Task details -
Copy out all lines of the records in which the word "select" appears.

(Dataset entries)

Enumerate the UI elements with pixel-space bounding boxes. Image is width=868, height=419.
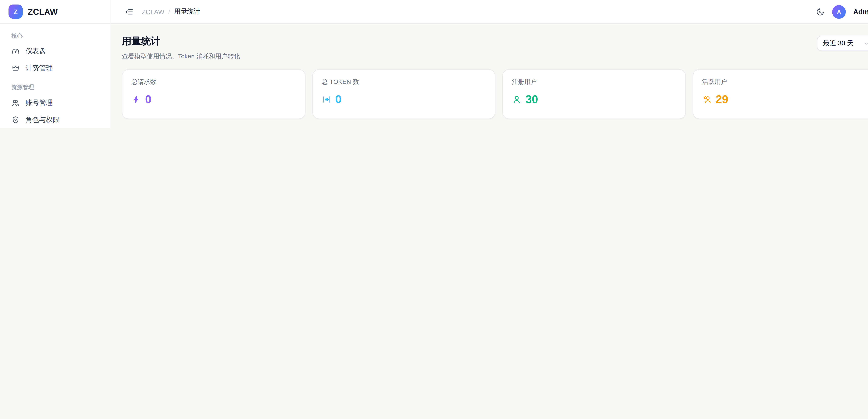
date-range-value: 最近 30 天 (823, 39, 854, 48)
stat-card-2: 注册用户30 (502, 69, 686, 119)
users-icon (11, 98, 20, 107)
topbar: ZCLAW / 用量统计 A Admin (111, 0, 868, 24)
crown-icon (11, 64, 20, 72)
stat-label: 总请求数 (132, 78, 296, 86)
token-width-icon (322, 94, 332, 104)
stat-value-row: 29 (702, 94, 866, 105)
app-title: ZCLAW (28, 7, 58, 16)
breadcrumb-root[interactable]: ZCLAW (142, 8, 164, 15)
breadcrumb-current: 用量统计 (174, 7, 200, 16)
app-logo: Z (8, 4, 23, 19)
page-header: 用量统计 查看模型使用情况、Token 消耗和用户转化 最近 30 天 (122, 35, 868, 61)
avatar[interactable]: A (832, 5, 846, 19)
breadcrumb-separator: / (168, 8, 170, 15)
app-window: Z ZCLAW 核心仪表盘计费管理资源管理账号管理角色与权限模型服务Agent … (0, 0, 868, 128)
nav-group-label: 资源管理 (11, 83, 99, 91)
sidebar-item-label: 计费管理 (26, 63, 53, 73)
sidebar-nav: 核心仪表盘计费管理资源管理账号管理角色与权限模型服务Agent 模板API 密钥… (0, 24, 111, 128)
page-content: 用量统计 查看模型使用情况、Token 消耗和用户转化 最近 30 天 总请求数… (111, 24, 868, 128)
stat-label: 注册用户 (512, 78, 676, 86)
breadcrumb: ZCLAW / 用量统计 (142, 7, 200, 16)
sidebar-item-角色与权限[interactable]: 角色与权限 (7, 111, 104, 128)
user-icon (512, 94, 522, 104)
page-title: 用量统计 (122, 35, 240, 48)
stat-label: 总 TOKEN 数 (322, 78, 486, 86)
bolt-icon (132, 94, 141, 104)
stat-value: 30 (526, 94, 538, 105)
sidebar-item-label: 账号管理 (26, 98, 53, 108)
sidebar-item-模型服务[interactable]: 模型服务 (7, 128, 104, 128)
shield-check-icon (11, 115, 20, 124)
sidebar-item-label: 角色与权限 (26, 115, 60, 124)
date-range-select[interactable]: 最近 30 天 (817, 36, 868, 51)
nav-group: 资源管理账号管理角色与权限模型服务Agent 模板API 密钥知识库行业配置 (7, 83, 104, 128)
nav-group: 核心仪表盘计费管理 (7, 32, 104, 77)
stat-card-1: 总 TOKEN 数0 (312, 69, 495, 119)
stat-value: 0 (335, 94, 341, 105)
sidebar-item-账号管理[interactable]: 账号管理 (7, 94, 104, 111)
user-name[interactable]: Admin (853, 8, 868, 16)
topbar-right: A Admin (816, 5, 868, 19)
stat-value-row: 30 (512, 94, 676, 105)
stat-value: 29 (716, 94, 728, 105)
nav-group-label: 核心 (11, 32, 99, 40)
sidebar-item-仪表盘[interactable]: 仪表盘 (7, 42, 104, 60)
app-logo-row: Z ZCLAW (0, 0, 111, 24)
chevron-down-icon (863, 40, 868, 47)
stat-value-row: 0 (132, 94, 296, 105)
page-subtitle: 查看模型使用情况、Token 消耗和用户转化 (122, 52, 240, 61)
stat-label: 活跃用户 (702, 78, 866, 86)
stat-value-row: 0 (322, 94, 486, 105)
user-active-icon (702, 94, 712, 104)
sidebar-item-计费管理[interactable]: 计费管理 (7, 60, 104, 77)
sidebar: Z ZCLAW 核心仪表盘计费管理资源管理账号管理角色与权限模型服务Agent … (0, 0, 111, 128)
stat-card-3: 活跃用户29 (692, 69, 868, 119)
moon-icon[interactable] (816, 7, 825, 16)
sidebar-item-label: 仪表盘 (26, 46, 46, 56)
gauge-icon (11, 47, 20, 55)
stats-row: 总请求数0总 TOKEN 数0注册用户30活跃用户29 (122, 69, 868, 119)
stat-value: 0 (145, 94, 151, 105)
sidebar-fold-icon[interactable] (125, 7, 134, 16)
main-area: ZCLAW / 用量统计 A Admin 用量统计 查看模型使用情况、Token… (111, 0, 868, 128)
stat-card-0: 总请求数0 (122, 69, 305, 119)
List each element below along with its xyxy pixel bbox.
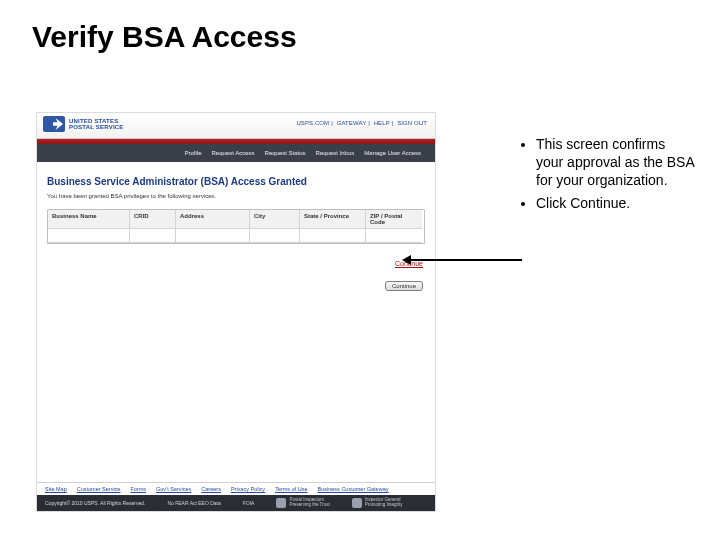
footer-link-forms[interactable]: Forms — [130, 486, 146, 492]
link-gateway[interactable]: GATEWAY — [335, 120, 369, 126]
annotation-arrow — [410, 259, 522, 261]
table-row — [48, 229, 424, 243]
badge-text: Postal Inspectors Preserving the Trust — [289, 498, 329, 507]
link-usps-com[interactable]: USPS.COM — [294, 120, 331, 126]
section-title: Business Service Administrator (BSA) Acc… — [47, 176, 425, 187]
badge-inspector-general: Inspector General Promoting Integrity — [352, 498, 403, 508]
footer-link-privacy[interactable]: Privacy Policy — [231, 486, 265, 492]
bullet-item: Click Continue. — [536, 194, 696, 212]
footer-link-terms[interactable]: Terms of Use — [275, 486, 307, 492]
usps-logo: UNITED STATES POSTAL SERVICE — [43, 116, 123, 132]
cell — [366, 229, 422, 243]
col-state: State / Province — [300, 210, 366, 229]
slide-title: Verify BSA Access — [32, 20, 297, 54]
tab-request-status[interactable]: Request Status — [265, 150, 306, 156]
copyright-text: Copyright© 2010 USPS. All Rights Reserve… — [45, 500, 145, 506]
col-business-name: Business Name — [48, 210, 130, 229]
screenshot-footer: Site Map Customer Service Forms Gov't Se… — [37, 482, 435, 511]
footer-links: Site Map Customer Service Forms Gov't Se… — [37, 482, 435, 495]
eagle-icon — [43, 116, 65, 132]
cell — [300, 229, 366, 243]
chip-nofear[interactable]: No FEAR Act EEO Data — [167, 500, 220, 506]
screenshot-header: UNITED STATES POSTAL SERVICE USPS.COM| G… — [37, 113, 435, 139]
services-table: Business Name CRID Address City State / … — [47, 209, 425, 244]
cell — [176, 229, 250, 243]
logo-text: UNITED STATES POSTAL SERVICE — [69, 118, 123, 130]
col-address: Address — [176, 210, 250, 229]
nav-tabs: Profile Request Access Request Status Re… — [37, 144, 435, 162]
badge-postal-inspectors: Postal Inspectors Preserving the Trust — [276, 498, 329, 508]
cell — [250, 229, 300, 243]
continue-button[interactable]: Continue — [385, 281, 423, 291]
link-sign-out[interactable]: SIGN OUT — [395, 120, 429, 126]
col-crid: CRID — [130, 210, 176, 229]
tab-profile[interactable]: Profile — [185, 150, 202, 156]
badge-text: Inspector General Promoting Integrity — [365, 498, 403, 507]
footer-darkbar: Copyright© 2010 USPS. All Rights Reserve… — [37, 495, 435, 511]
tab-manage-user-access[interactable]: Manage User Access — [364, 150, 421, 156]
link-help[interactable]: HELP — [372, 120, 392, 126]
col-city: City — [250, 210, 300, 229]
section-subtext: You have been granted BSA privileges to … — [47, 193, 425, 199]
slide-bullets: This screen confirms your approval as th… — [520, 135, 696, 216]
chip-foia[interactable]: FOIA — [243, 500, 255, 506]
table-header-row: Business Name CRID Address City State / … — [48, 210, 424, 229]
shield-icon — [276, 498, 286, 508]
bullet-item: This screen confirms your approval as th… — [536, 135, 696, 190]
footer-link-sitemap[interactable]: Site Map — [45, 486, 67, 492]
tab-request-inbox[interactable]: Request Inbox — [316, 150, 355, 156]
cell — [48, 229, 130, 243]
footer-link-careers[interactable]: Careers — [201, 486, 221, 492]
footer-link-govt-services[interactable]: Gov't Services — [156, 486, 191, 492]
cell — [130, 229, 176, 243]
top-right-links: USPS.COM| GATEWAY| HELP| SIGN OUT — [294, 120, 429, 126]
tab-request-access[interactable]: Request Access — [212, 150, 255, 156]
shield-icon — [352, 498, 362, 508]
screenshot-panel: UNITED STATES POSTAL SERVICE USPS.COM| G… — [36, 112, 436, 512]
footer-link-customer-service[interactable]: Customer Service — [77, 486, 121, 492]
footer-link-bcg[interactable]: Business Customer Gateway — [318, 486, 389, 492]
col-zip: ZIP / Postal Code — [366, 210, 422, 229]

...

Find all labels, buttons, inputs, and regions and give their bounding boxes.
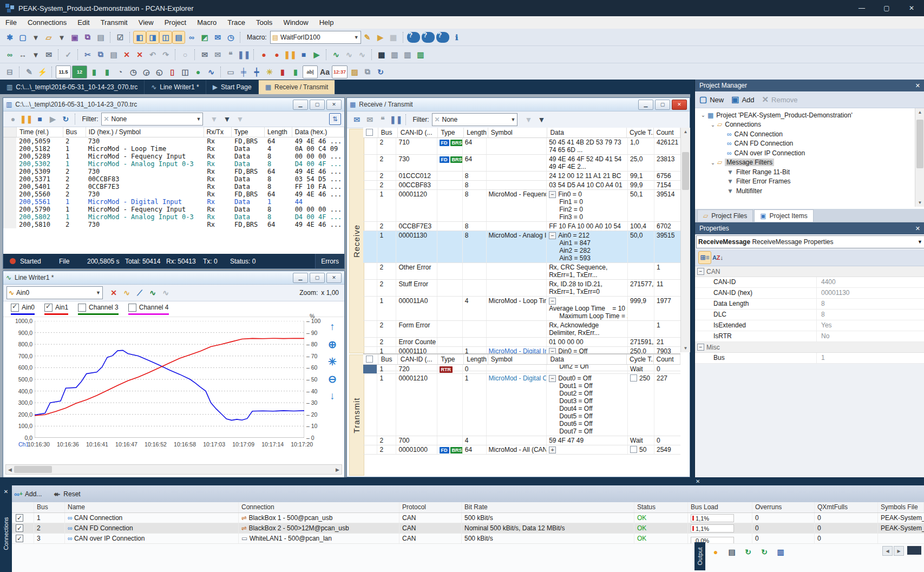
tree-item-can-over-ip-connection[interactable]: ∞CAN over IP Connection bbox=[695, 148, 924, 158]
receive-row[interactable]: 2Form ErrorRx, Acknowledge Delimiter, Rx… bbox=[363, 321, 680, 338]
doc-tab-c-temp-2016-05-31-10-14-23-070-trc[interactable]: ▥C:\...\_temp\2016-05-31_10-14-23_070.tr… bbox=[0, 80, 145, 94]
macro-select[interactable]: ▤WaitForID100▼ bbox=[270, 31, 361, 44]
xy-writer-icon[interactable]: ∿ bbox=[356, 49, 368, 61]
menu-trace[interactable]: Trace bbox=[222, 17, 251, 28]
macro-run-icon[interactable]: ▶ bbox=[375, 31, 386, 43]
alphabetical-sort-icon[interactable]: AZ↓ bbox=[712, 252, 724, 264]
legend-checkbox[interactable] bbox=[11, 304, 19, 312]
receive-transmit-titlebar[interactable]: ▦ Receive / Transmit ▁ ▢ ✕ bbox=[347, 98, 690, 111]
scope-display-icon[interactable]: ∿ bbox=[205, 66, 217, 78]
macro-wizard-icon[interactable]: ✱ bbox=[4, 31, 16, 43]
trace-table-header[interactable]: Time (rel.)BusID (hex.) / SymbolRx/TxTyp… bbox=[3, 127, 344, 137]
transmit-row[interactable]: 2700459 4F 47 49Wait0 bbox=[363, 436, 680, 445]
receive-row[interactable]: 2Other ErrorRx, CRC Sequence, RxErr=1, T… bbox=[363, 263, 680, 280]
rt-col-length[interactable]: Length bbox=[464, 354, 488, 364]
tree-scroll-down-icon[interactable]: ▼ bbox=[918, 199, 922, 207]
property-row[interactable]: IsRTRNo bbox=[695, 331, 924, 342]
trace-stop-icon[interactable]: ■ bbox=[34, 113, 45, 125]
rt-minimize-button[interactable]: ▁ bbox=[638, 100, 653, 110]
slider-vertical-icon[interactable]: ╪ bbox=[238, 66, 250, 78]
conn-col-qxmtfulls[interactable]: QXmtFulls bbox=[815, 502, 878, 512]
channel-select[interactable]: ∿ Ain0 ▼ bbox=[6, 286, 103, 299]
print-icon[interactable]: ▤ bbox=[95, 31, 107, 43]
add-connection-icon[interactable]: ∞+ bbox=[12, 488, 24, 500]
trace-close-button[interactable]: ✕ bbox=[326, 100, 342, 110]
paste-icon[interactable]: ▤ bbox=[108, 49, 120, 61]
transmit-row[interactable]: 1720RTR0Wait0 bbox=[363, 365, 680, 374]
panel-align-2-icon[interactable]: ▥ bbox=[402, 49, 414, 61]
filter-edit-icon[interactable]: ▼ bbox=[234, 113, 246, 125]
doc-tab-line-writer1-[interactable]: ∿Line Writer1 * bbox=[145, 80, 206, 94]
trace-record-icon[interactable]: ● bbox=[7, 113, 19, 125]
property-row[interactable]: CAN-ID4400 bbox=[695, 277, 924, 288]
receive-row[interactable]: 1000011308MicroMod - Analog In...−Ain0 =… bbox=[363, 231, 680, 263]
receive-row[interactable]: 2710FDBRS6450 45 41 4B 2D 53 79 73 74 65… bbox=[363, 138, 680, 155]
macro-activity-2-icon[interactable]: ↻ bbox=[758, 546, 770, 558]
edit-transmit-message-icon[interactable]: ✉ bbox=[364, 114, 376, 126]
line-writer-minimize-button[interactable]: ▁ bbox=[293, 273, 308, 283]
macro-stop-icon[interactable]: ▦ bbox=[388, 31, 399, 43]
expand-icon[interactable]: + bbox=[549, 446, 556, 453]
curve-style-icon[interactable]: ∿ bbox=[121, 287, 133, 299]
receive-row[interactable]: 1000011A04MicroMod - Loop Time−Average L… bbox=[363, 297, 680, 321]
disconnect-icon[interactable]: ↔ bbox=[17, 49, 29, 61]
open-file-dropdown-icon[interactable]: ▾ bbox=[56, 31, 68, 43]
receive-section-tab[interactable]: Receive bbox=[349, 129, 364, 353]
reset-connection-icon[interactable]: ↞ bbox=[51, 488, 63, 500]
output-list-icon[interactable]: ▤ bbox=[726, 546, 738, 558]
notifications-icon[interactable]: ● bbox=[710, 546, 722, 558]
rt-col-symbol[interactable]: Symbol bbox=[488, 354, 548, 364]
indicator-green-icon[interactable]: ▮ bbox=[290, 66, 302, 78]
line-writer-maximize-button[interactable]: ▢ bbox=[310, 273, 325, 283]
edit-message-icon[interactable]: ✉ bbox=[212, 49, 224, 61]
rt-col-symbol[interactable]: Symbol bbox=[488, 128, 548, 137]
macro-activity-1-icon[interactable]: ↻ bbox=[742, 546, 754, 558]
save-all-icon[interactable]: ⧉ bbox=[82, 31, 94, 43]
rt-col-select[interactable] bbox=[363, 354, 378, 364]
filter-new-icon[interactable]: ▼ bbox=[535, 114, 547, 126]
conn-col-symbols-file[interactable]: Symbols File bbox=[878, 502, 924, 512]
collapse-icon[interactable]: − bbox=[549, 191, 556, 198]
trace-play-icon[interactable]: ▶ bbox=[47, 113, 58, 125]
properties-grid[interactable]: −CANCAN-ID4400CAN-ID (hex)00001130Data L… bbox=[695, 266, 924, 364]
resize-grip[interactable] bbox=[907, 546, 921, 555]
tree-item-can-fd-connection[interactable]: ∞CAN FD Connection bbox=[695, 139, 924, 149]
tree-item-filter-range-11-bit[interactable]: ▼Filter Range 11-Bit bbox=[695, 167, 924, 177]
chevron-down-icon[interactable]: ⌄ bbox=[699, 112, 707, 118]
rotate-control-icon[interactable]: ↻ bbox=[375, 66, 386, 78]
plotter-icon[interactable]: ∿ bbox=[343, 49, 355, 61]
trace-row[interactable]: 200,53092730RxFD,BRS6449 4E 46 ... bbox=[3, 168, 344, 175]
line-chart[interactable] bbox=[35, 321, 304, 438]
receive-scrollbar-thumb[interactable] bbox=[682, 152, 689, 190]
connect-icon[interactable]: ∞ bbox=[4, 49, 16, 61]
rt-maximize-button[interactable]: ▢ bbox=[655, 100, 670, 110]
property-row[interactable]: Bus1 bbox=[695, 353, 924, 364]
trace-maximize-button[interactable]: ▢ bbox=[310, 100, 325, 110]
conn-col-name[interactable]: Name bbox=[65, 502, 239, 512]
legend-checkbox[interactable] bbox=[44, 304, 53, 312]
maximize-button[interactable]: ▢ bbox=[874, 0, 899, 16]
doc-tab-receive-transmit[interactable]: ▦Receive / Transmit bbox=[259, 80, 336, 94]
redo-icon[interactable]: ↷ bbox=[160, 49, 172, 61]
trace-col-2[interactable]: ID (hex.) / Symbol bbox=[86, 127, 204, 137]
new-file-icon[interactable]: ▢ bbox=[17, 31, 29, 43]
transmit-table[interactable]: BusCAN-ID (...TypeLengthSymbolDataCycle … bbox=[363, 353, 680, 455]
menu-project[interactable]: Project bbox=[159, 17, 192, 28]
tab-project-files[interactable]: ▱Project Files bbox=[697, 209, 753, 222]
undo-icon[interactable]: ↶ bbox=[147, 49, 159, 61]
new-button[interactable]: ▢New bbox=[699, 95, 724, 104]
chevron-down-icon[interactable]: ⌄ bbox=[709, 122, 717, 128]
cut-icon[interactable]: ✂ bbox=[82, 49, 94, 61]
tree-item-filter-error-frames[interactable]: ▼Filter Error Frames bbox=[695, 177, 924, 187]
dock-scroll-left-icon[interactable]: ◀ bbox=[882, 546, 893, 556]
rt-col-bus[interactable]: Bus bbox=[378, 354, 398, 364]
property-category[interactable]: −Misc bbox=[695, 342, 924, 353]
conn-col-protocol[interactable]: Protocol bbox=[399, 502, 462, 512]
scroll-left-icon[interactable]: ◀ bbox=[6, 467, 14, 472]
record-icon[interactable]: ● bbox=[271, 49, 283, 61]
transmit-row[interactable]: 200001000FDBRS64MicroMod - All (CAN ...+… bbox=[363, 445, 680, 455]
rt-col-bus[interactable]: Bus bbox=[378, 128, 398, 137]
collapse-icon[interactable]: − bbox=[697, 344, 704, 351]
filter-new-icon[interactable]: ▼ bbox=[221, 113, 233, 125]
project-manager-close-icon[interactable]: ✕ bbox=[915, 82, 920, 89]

Solved problem -
date-range-select[interactable]: 最近 30 天 (817, 36, 868, 51)
macro-select[interactable]: ▤WaitForID100▼ bbox=[270, 31, 361, 44]
channel-select[interactable]: ∿ Ain0 ▼ bbox=[6, 286, 103, 299]
rt-col-select[interactable] bbox=[363, 354, 378, 364]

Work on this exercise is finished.